Locomotion and Control of a Friction-Driven Tripedal Robot

TL;DR

This paper presents a control method for a tripedal friction-driven robot that achieves omni-directional movement, effective line following, and disturbance correction, validated through experiments and a mathematical model.

Contribution

It introduces a mathematical model and control strategy for a tripedal friction-driven robot with omni-directional control capabilities and disturbance compensation.

Findings

Proportional-Integral error compensation reduced path error by 46%.

The controller corrected aerodynamic disturbances, reducing error by 65%.

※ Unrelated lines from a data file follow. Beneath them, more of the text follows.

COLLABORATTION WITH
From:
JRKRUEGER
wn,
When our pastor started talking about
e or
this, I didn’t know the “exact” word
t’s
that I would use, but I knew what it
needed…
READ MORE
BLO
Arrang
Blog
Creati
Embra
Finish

Experimental validation confirmed the model's accuracy and control effectiveness.

Abstract

This letter considers control of a radially symmetric tripedal friction-driven robot. The robot features 3 servo motors mounted on a 3-D printed chassis 7 cm from the center of mass and separated 120 degrees. These motors drive limbs, which impart frictional reactive forces on the body. Experimental observations performed on a uniform friction surface validated a mathematical model for robot motion. This model was used to create a gait map, which features instantaneous omni-directional control. We demonstrated line following using live feedback from an overhead tracking camera. Proportional-Integral error compensation performance was compared to a basic position update procedure on a rectangular course. The controller reduced path error by approximately $46\%$. The error compensator is also able to correct for aerodynamic disturbances generated by a high-volume industrial fan with a mean flow speed of $5.5ms^{-1}$, reducing path error by $65\%$ relative to the basic position update procedure.